Christopher Bonilla has not seen his brother and sister for more than 14 years.

Bonilla, a 30-year-old from the Castle Hill section of the Bronx, was separated from his sister Vanessa, who would now be 22, and his brother Alex, who would now be 17, when he left foster care as a teenager to return to his mother. His younger brother and sister, meanwhile, were adopted by their foster parent.

The last time Bonilla saw them he was about 15 years old. "My mother was getting her [parental] rights terminated and I was in court with her," Bonilla recalled. Chris had a sympathetic social worker who allowed him to return to his mother after he aged out of a group placement and threatened to run away if not returned to her. But Alex and Vanessa were much younger, under the supervision of a separate social worker, and family reunification and supportive services were not then as much of a priority for the Administration for Children's Services.

Bonilla is typical of New Yorkers who were separated from siblings while in foster care and who lost contact with them after adoptions from the foster care system -- which came with financial incentives -- took place.

No one knows how many there are.
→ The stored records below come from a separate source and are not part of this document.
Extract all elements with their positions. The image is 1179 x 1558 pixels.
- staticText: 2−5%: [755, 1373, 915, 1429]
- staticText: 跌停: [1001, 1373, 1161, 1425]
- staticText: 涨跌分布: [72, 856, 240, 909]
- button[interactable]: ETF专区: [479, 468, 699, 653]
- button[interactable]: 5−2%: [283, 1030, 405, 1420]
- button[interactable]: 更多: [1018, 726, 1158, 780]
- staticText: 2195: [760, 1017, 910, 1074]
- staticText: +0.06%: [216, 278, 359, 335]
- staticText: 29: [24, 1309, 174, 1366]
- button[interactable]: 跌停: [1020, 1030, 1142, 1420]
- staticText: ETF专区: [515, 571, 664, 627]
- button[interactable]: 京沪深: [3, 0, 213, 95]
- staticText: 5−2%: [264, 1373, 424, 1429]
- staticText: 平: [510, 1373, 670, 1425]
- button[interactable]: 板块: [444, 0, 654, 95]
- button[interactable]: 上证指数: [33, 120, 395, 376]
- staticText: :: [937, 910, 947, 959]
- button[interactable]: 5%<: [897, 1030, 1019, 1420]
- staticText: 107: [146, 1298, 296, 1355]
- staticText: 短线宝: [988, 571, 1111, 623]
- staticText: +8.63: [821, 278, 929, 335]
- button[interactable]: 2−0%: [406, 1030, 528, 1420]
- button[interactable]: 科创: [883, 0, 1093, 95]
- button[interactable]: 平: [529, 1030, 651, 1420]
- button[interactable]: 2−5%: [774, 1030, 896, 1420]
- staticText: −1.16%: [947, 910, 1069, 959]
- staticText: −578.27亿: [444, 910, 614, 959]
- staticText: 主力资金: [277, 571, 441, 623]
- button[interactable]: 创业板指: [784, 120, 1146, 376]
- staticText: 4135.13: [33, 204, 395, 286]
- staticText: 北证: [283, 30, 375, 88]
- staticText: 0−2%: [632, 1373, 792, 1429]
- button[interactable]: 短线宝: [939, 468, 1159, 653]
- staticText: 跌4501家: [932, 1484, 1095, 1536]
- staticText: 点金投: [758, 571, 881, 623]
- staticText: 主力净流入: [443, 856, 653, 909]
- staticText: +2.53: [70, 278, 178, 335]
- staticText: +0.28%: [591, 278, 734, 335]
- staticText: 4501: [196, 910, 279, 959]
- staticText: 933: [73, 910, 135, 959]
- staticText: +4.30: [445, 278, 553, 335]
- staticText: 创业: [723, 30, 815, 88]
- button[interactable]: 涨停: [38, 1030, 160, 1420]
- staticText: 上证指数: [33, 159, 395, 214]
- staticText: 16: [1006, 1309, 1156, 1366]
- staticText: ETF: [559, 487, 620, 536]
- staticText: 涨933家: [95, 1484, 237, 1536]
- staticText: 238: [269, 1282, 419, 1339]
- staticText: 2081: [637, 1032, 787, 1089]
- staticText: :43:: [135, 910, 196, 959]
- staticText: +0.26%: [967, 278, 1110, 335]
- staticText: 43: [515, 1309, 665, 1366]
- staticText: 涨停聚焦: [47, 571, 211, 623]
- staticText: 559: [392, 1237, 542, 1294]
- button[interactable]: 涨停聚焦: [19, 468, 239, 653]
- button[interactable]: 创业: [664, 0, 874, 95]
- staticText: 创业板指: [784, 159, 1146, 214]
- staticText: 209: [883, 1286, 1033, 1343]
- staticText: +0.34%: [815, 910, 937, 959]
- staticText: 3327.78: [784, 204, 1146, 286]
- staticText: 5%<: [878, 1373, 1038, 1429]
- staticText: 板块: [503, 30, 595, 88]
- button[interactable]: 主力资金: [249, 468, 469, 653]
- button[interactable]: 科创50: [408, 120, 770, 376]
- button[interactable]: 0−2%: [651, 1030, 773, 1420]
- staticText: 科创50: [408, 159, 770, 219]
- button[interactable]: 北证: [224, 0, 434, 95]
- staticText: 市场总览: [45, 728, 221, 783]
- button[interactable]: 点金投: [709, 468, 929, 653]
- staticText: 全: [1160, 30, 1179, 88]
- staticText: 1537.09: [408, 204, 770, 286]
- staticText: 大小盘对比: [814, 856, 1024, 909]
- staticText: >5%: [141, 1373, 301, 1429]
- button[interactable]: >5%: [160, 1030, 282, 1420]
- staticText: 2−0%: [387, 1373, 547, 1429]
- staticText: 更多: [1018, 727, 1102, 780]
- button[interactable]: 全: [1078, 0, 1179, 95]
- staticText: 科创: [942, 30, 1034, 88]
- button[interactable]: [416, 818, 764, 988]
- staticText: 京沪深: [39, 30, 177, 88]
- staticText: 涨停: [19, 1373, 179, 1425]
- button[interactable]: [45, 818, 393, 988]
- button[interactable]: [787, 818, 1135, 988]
While ACS data from fiscal year 2014 shows that the "sibling placement rate" was 88.2%, placing and keeping sibling groups together was a less common phenomenon in the past.
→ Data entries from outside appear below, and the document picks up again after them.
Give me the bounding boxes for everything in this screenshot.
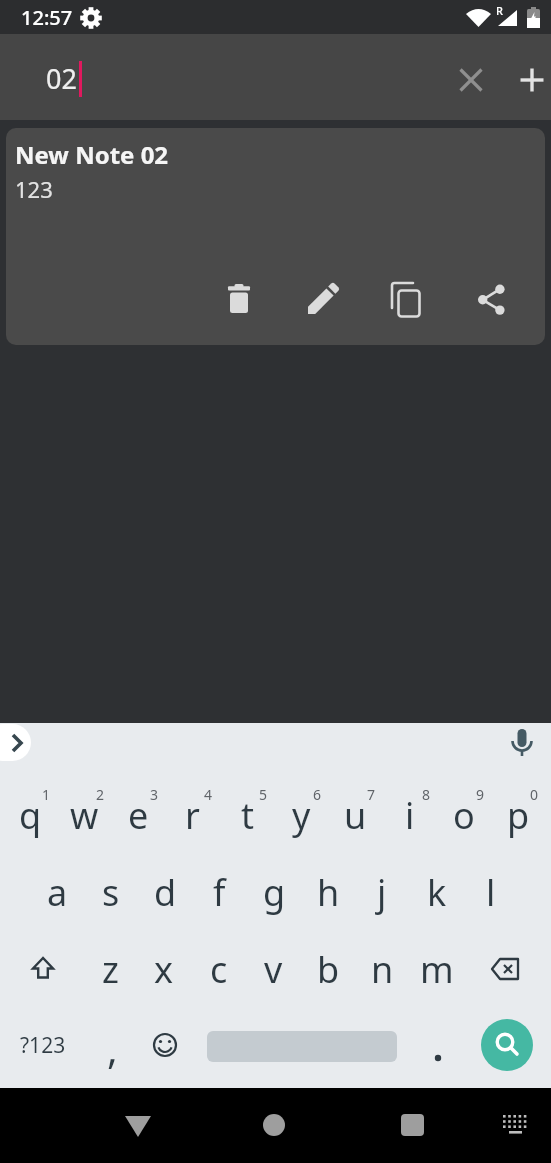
button[interactable]: New Note 02: [6, 128, 545, 345]
button[interactable]: ?123: [16, 1023, 70, 1067]
button[interactable]: 02: [0, 34, 551, 120]
button[interactable]: w: [57, 787, 111, 843]
button[interactable]: f: [192, 864, 246, 920]
button[interactable]: y: [274, 787, 328, 843]
staticText: b: [317, 945, 340, 994]
staticText: a: [47, 868, 68, 917]
button[interactable]: c: [192, 941, 246, 997]
button[interactable]: d: [138, 864, 192, 920]
button[interactable]: j: [355, 864, 409, 920]
button[interactable]: ,: [92, 1021, 132, 1073]
staticText: 02: [46, 60, 77, 94]
staticText: ,: [107, 1021, 118, 1073]
staticText: 3: [150, 785, 159, 804]
button[interactable]: a: [30, 864, 84, 920]
staticText: r: [185, 791, 200, 840]
staticText: q: [19, 791, 42, 840]
button[interactable]: o: [437, 787, 491, 843]
button[interactable]: [516, 64, 548, 96]
button[interactable]: [0, 724, 31, 761]
button[interactable]: q: [3, 787, 57, 843]
button[interactable]: m: [410, 941, 464, 997]
button[interactable]: z: [83, 941, 137, 997]
button[interactable]: [455, 64, 487, 96]
button[interactable]: [143, 1023, 187, 1067]
staticText: 2: [96, 785, 105, 804]
staticText: New Note 02: [15, 138, 169, 171]
staticText: s: [102, 868, 120, 917]
button[interactable]: [469, 278, 513, 322]
button[interactable]: [390, 1103, 434, 1147]
staticText: g: [263, 868, 286, 917]
button[interactable]: [418, 1021, 458, 1073]
button[interactable]: [484, 947, 528, 991]
staticText: h: [317, 868, 340, 917]
staticText: ?123: [20, 1031, 66, 1060]
button[interactable]: n: [355, 941, 409, 997]
button[interactable]: [217, 277, 261, 321]
button[interactable]: [505, 726, 539, 760]
staticText: l: [486, 868, 496, 917]
button[interactable]: [21, 947, 65, 991]
button[interactable]: h: [301, 864, 355, 920]
button[interactable]: l: [464, 864, 518, 920]
button[interactable]: b: [301, 941, 355, 997]
button[interactable]: s: [84, 864, 138, 920]
staticText: n: [371, 945, 394, 994]
staticText: t: [241, 791, 254, 840]
button[interactable]: g: [247, 864, 301, 920]
staticText: e: [128, 791, 149, 840]
staticText: 5: [259, 785, 268, 804]
staticText: j: [377, 868, 387, 917]
staticText: i: [405, 791, 415, 840]
button[interactable]: [385, 278, 429, 322]
staticText: 9: [476, 785, 485, 804]
staticText: 0: [530, 785, 539, 804]
staticText: x: [154, 945, 174, 994]
button[interactable]: k: [410, 864, 464, 920]
staticText: y: [292, 791, 311, 840]
staticText: R: [496, 3, 503, 18]
staticText: c: [210, 945, 228, 994]
staticText: z: [102, 945, 119, 994]
staticText: m: [420, 945, 454, 994]
staticText: v: [264, 945, 283, 994]
staticText: u: [344, 791, 367, 840]
staticText: 123: [15, 174, 53, 204]
staticText: 1: [42, 785, 51, 804]
button[interactable]: [116, 1103, 160, 1147]
staticText: 7: [367, 785, 376, 804]
staticText: f: [213, 868, 226, 917]
button[interactable]: r: [165, 787, 219, 843]
staticText: 12:57: [21, 4, 73, 31]
button[interactable]: i: [383, 787, 437, 843]
staticText: o: [453, 791, 475, 840]
button[interactable]: [300, 278, 344, 322]
button[interactable]: e: [111, 787, 165, 843]
button[interactable]: x: [137, 941, 191, 997]
staticText: 6: [313, 785, 322, 804]
staticText: k: [427, 868, 447, 917]
button[interactable]: u: [328, 787, 382, 843]
button[interactable]: [252, 1103, 296, 1147]
button[interactable]: v: [246, 941, 300, 997]
staticText: w: [70, 791, 99, 840]
staticText: 4: [204, 785, 213, 804]
button[interactable]: t: [220, 787, 274, 843]
staticText: p: [507, 791, 530, 840]
staticText: d: [154, 868, 177, 917]
button[interactable]: [496, 1110, 536, 1142]
staticText: 8: [422, 785, 431, 804]
button[interactable]: [481, 1019, 533, 1071]
button[interactable]: p: [491, 787, 545, 843]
ACS now encourages "adoptive families to consider and support open adoption so that families may maintain contact after an adoption is finalized," said a spokesman for the agency.

Because the records of legally adopted children are sealed, "we encourage adoptees to register with the adoption information registry if they are interested in locating biological family," he said.
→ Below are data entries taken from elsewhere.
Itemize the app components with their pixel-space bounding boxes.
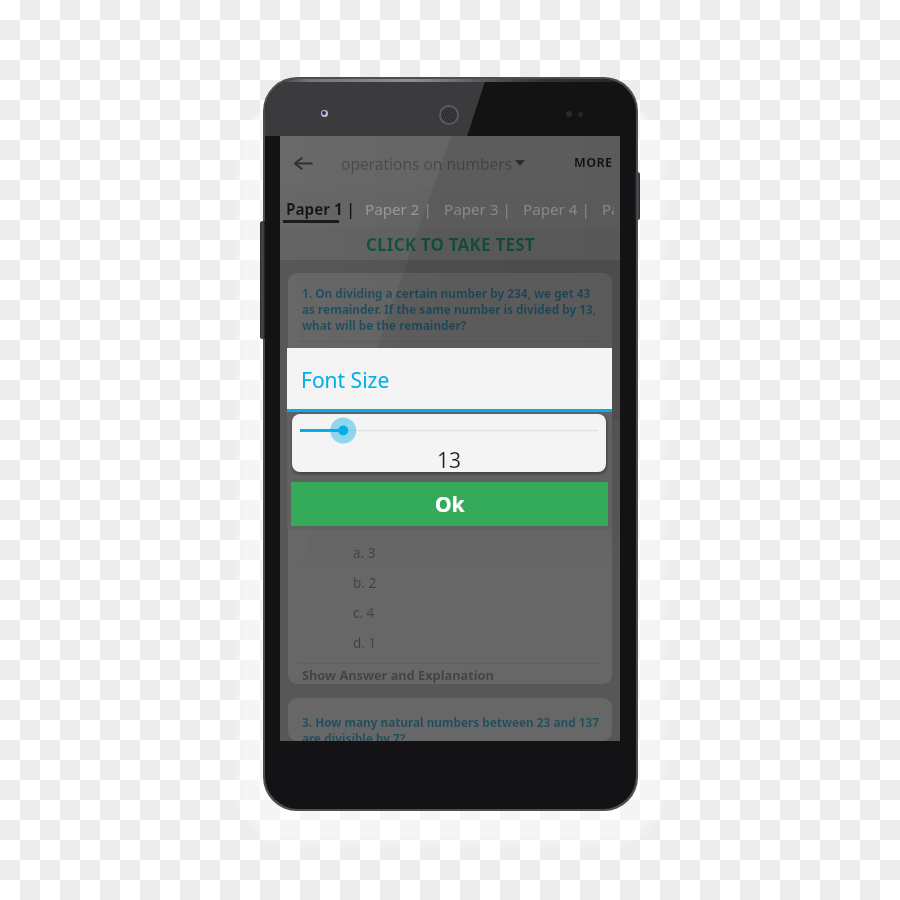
- staticText: CLICK TO TAKE TEST: [366, 233, 535, 256]
- staticText: b. 2: [353, 574, 377, 592]
- staticText: Ok: [435, 490, 465, 519]
- button[interactable]: Font size slider: [292, 414, 606, 472]
- staticText: Paper 5 |: [602, 199, 614, 220]
- staticText: operations on numbers: [341, 153, 513, 174]
- button[interactable]: 3. How many natural numbers between 23 a…: [288, 698, 612, 741]
- button[interactable]: Paper 1 |: [282, 190, 359, 229]
- staticText: Paper 4 |: [523, 199, 590, 220]
- button[interactable]: CLICK TO TAKE TEST: [280, 229, 620, 260]
- staticText: Paper 1 |: [286, 199, 355, 220]
- staticText: c. 4: [353, 604, 375, 622]
- button[interactable]: Paper 4 |: [517, 190, 596, 229]
- staticText: 1. On dividing a certain number by 234, …: [302, 285, 606, 333]
- staticText: a. 3: [353, 544, 376, 562]
- button[interactable]: Show Answer and Explanation: [288, 664, 612, 684]
- staticText: Paper 2 |: [365, 199, 432, 220]
- staticText: 3. How many natural numbers between 23 a…: [302, 714, 606, 741]
- button[interactable]: Ok: [291, 482, 608, 526]
- staticText: Font Size: [301, 366, 390, 395]
- button[interactable]: MORE: [561, 136, 620, 190]
- staticText: 13: [437, 446, 462, 472]
- staticText: Show Answer and Explanation: [302, 666, 494, 683]
- button[interactable]: Paper 2 |: [359, 190, 438, 229]
- button[interactable]: operations on numbers: [341, 136, 525, 190]
- button[interactable]: Navigate up: [280, 140, 326, 186]
- staticText: d. 1: [353, 634, 377, 652]
- button[interactable]: Paper 5 |: [596, 190, 620, 229]
- staticText: MORE: [574, 154, 613, 171]
- staticText: Paper 3 |: [444, 199, 511, 220]
- button[interactable]: Paper 3 |: [438, 190, 517, 229]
But registering is often an exercise in futility. Since the New York State Adoption Information Registry was established in 1983, 41,000 people have signed up, but only 2,405 matches have been made.

"I don't know anyone who has ever located a sibling through a state registry," said Lynn Price, a former foster child who was separated from her own sister and founded "Camp to Belong," to allow foster children to spend time together and cement sibling bonds.